The list from `lilos`

I wrote the [lilos] embedded async RTOS in Rust in 2019-20, before Miri was mature. In several places, lilos really needed intrusive doubly-linked lists, for all the reasons I explained in the first section above. So I had to roll them by hand using unsafe, and convince myself they were right.

Because I'm very nerdy about this sort of thing, I only wound up being critically, fatally wrong in two or three places!

In my day job at Oxide Computer, my colleagues have been applying Miri to verify code at previously unheard of levels (like an x86 bootloader), and a conversation with Dan Cross inspired me to try applying Miri to my various kernels. The first thing I reached for was the linked list from lilos, for two reasons:

It's conveniently standalone. It relies only on libcore and no other parts of lilos.
I haven't seen a fully worked example of a stack-allocated intrusive doubly-linked list in Rust on the internet. (If I had, I would have just used it instead of going to all this trouble.)

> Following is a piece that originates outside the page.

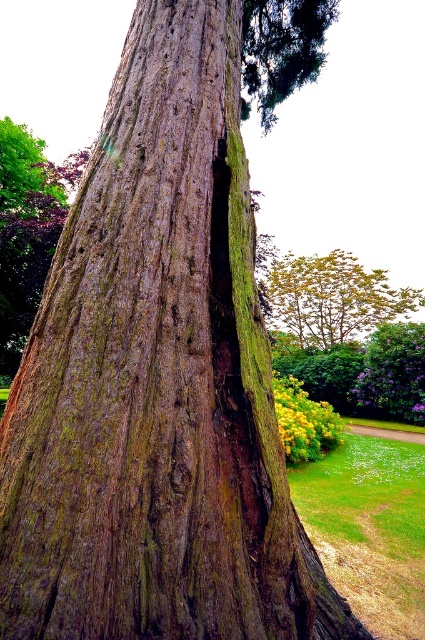 You are standing in a garden and see a tree trunk with moss patches. There is a specific point at coordinates (334,298). What object is located at that point?

The point at coordinates (334,298) is where the yellow green textured tree trunk at upper right is located.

Getting the list to pass tests under Miri took some changes to the implementation. I'm still not sure whether the changes were fixing actual safety bugs that were always lurking in the implementation, or whether they were just making Miri's analysis happy -- after all, the tools are not omniscient, and fancy computer science things like the halting problem prevent them from ever being totally perfect.

However, after the changes, the implementation is far more obviously correct, which I appreciate!

So, in this repo, you'll find a working, Miri-approved, stack-allocated, intrusive doubly-linked list implementation, with comments and tests. Is it correct? Possibly not; there are aspects of correctness that Miri and my ad-hoc tests don't cover. But I think it's pretty close!

I hope someone finds this helpful.

Appendix: omg why Rust make u do this

Some people on the internet may take this repo and use it to condemn Rust. "Look at all this code!" they'll say on sites I don't read. "It's so much simpler to do this in C. Rust is silly."

Since I'm not on HackerNews, allow me to prepare a rebuttal:

The point of a safe list API in Rust is that a user could write arbitrarily unwise code using the API and, as long as they stick to safe code, the worst thing they'll ever encounter is a panic! telling them they've messed up. This means I don't have to think about all the code in the kernel using lists -- I know it's not going to corrupt the kernel.

C only appears simple because it moves all the complexity into your head. It is not possible to write a doubly-linked list implementation in C that is safe against all possible code using its API. In particular, you can trivially break any C intrusive list by just struct-assigning the head or any node to a new location. Dangling pointer time!

(You can do only marginally better in C++ through the diligent application of move and deleted-copy constructors, but that will not result in less code than Rust.)

So, yes, this code is longer than what I'd write in C, and it's worth it to simplify every future use case.